Collected data entries
· · · · · · ·

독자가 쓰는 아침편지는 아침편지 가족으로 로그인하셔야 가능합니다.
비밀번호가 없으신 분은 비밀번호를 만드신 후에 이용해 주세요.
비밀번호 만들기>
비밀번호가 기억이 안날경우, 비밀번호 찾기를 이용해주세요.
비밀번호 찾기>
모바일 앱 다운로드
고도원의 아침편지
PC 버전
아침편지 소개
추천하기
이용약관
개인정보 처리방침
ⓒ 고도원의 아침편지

· · · · · · ·

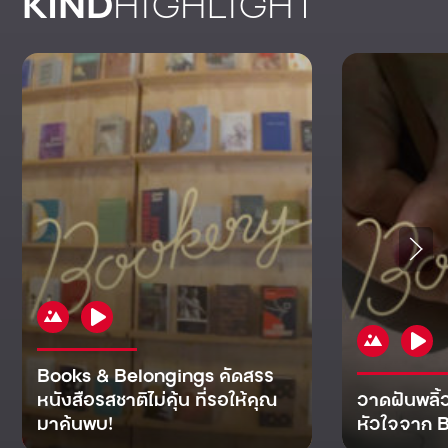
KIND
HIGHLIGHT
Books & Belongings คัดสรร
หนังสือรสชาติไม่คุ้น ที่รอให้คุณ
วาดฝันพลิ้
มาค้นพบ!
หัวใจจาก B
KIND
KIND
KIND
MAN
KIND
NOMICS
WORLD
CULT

· · · · · · ·

[Work to complete]:
Return every line from the entries that holds the string "비밀번호가".

[Exercise solution]:
비밀번호가 없으신 분은 비밀번호를 만드신 후에 이용해 주세요.
비밀번호가 기억이 안날경우, 비밀번호 찾기를 이용해주세요.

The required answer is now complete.